■ Work task
After reading the data below, copy out every line that contains the word "racun".
[[ Supplied records, beginning ]]
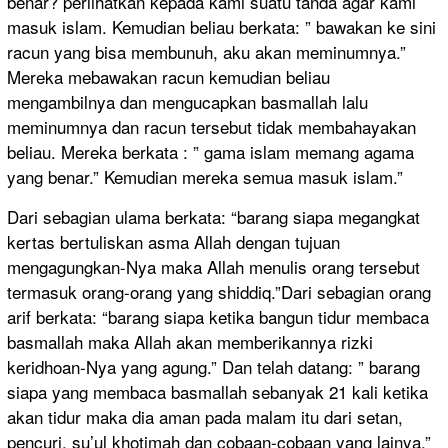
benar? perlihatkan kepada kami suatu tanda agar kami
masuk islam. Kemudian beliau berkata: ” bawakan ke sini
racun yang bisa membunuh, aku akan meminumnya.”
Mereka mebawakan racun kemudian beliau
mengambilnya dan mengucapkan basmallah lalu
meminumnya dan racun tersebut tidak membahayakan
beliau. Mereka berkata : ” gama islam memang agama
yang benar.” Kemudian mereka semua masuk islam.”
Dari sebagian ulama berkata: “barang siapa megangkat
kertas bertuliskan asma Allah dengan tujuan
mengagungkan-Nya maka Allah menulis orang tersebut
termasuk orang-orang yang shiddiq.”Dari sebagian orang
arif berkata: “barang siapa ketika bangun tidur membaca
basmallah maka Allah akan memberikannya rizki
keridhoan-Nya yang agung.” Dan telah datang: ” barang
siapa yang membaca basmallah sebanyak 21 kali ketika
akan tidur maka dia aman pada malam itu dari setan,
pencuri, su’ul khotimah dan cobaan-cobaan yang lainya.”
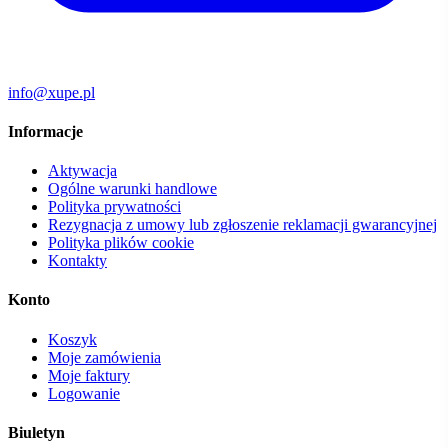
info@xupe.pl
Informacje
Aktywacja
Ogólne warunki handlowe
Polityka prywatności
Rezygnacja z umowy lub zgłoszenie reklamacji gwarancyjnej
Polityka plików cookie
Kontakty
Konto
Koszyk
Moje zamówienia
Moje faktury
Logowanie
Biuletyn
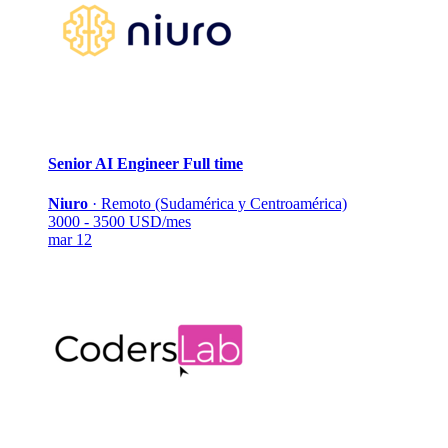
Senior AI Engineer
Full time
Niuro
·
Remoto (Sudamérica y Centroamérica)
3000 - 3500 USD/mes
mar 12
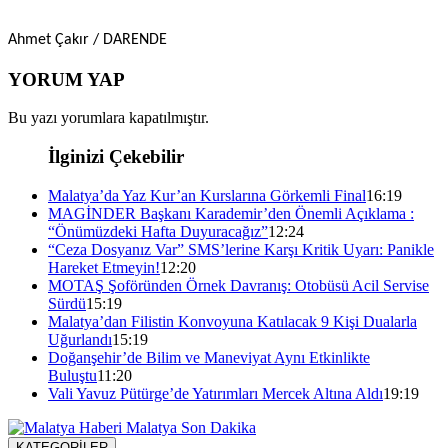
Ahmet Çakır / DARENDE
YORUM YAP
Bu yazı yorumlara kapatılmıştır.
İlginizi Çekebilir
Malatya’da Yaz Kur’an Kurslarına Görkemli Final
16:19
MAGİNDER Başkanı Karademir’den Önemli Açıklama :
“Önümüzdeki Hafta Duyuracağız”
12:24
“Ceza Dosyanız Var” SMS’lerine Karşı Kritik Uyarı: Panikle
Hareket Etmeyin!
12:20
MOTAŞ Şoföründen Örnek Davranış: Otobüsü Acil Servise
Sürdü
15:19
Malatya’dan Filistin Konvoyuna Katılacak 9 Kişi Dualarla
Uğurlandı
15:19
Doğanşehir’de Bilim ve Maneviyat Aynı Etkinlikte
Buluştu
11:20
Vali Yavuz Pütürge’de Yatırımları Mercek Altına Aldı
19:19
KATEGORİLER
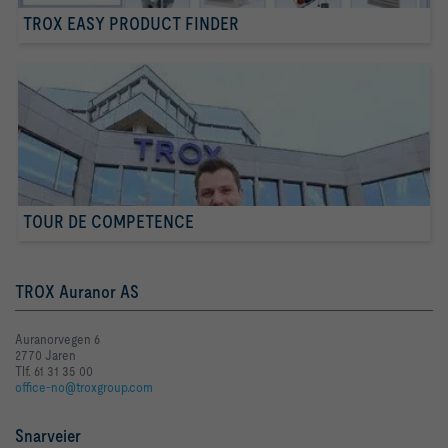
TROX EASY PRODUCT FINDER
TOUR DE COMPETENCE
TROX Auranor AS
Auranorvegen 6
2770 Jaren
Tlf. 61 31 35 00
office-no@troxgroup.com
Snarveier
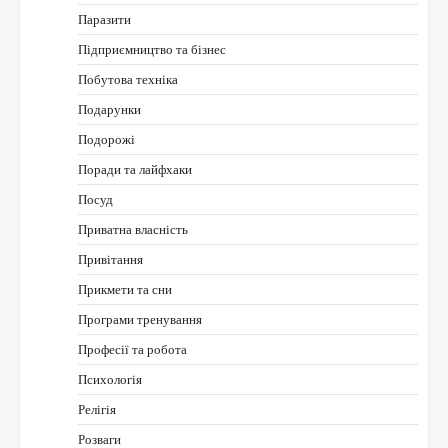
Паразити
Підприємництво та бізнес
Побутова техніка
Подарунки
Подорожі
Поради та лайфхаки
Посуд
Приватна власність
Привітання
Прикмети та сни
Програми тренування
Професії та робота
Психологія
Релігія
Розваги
[[ Supplied records, end ]]
[[ Supplied records, beginning ]]
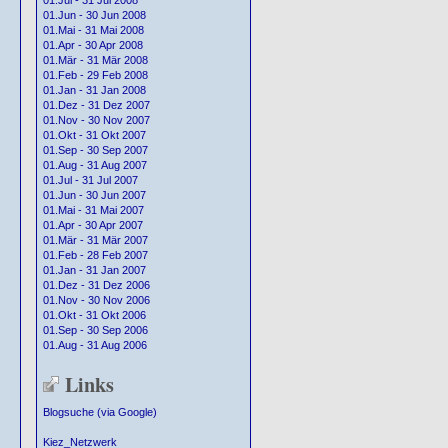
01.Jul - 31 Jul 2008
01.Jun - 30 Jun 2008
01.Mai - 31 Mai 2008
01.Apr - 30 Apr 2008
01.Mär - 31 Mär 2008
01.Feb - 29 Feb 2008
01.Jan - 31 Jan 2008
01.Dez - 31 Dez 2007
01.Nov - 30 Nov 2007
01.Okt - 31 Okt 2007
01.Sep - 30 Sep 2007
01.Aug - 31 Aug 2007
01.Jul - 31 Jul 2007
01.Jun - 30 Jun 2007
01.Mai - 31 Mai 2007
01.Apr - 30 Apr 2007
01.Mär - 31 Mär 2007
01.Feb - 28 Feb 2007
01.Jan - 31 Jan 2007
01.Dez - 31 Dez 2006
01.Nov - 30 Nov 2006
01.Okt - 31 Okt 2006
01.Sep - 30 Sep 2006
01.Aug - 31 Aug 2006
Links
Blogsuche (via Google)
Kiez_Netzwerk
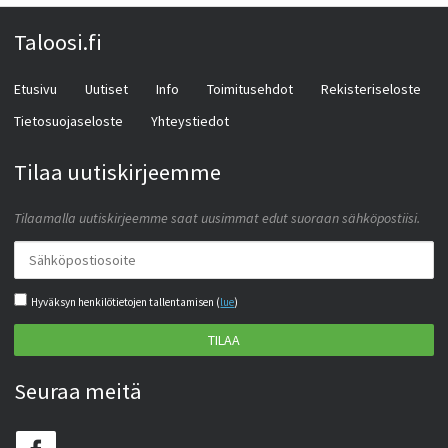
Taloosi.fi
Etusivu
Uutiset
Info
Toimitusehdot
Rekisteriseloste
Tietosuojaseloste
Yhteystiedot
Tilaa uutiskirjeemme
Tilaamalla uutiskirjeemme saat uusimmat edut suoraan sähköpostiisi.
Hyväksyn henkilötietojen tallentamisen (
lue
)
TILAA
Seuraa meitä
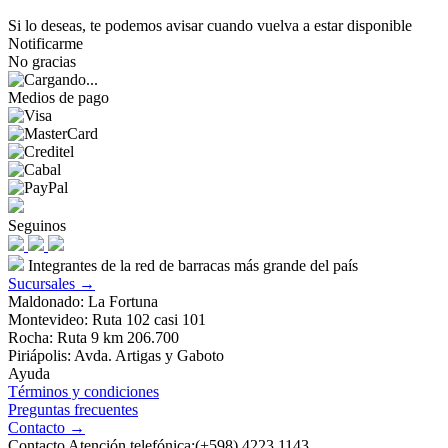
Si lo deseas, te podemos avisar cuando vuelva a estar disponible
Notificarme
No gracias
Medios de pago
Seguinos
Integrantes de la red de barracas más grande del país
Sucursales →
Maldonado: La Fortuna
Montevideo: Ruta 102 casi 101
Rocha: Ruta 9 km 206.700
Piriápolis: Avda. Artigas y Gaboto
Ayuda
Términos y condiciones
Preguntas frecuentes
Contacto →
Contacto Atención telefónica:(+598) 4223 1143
[[ Supplied records, end ]]
■ Your response
racun yang bisa membunuh, aku akan meminumnya.”
Mereka mebawakan racun kemudian beliau
meminumnya dan racun tersebut tidak membahayakan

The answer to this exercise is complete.